Posts Tagged ‘Friedrich Nietzsche’

 

Slavoj Žižek on the Charlie Hebdo massacre: Are the worst really full of passionate intensity?

“How fragile the belief of an Islamist must be if he feels threatened by a stupid caricature in a weekly satirical newspaper”, says philosopher Slavoj Žižek.

Now, when we are all in a state of shock after the killing spree in the Charlie Hebdo offices, it is the right moment to gather the courage to think.

We should, of course, unambiguously condemn the killings as an attack on the very substance our freedoms, and condemn them without any hidden caveats (in the style of “Charlie Hebdo was nonetheless provoking and humiliating the Muslims too much”).

But such pathos of universal solidarity is not enough – we should think further.

Such thinking has nothing whatsoever to do with the cheap relativisation of the crime (the mantra of “who are we in the West, perpetrators of terrible massacres in the Third World, to condemn such acts”).

It has even less to do with the pathological fear of many Western liberal Leftists to be guilty of Islamophobia.

For these false Leftists, any critique of Islam is denounced as an expression of Western Islamophobia; Salman Rushdie was denounced for unnecessarily provoking Muslims and thus (partially, at least) responsible for the fatwa condemning him to death, etc.

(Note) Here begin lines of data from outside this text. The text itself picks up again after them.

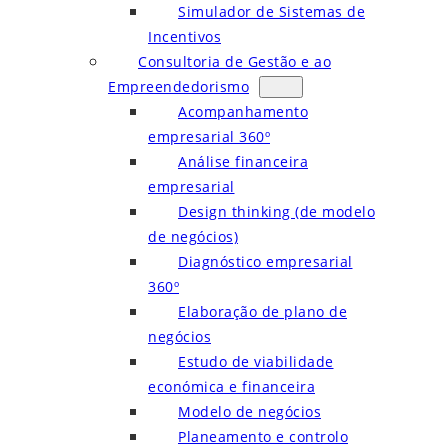
Simulador de Sistemas de
Incentivos
Consultoria de Gestão e ao
Empreendedorismo
Acompanhamento
empresarial 360º
Análise financeira
empresarial
Design thinking (de modelo
de negócios)
Diagnóstico empresarial
360º
Elaboração de plano de
negócios
Estudo de viabilidade
económica e financeira
Modelo de negócios
Planeamento e controlo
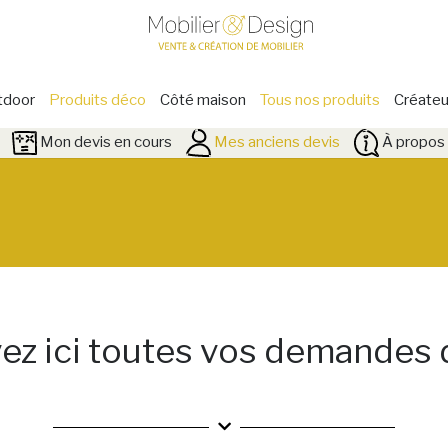
tdoor
Produits déco
Côté maison
Tous nos produits
Créateu
Mon devis en cours
Mes anciens devis
À propos 
ez ici toutes vos demandes 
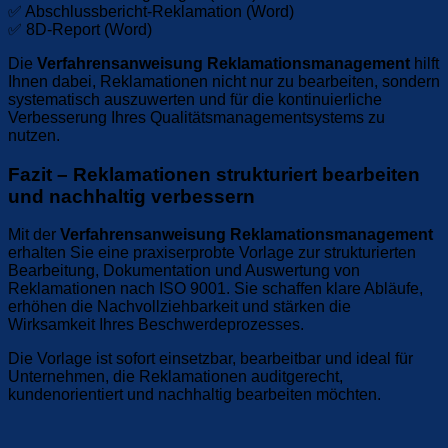
✅ Abschlussbericht-Reklamation (Word)
✅ 8D-Report (Word)
Die
Verfahrensanweisung Reklamationsmanagement
hilft
Ihnen dabei, Reklamationen nicht nur zu bearbeiten, sondern
systematisch auszuwerten und für die kontinuierliche
Verbesserung Ihres Qualitätsmanagementsystems zu
nutzen.
Fazit – Reklamationen strukturiert bearbeiten
und nachhaltig verbessern
Mit der
Verfahrensanweisung Reklamationsmanagement
erhalten Sie eine praxiserprobte Vorlage zur strukturierten
Bearbeitung, Dokumentation und Auswertung von
Reklamationen nach ISO 9001. Sie schaffen klare Abläufe,
erhöhen die Nachvollziehbarkeit und stärken die
Wirksamkeit Ihres Beschwerdeprozesses.
Die Vorlage ist sofort einsetzbar, bearbeitbar und ideal für
Unternehmen, die Reklamationen auditgerecht,
kundenorientiert und nachhaltig bearbeiten möchten.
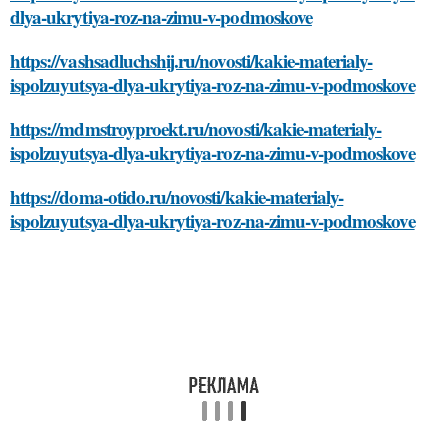
dlya-ukrytiya-roz-na-zimu-v-podmoskove
https://vashsadluchshij.ru/novosti/kakie-materialy-
ispolzuyutsya-dlya-ukrytiya-roz-na-zimu-v-podmoskove
https://mdmstroyproekt.ru/novosti/kakie-materialy-
ispolzuyutsya-dlya-ukrytiya-roz-na-zimu-v-podmoskove
https://doma-otido.ru/novosti/kakie-materialy-
ispolzuyutsya-dlya-ukrytiya-roz-na-zimu-v-podmoskove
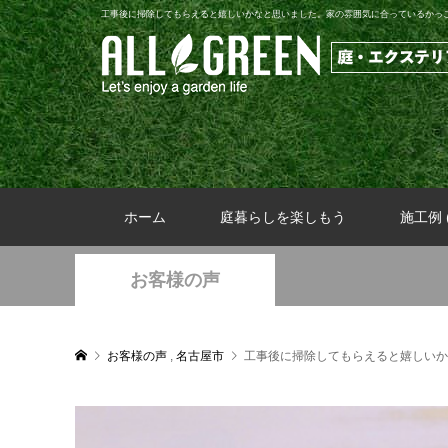
工事後に掃除してもらえると嬉しいかなと思いました。家の雰囲気に合っているかっ
ホーム
庭暮らしを楽しもう
施工例 (
お客様の声
お客様の声
,
名古屋市
工事後に掃除してもらえると嬉しいか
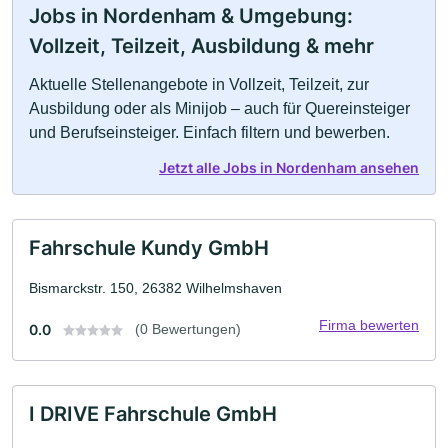
Jobs in Nordenham & Umgebung:
Vollzeit, Teilzeit, Ausbildung & mehr
Aktuelle Stellenangebote in Vollzeit, Teilzeit, zur
Ausbildung oder als Minijob – auch für Quereinsteiger
und Berufseinsteiger. Einfach filtern und bewerben.
Jetzt alle Jobs in Nordenham ansehen
Fahrschule Kundy GmbH
Bismarckstr. 150, 26382 Wilhelmshaven
Firma bewerten
0.0
(0 Bewertungen)
I DRIVE Fahrschule GmbH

The result of such stance is what one can expect in such cases: the more the Western liberal Leftists probe into their guilt, the more they are accused by Muslim fundamentalists of being hypocrites who try to conceal their hatred of Islam.

This constellation perfectly reproduces the paradox of the superego: the more you obey what the Other demands of you, the guiltier you are.
It is as if the more you tolerate Islam, the stronger its pressure on you will be . . .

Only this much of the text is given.